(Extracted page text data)
*** Begin section ***

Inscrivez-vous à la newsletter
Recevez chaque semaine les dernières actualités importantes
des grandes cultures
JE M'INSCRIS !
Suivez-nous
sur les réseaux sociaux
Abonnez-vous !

*** End section ***

▶ **EXERCISE GOAL**: In the entries above, find the line with "Recevez chaque semaine", then retype it and every line after it exactly.

▶ **OUTPUT OF THE TASK**:
Recevez chaque semaine les dernières actualités importantes
des grandes cultures
JE M'INSCRIS !
Suivez-nous
sur les réseaux sociaux
Abonnez-vous !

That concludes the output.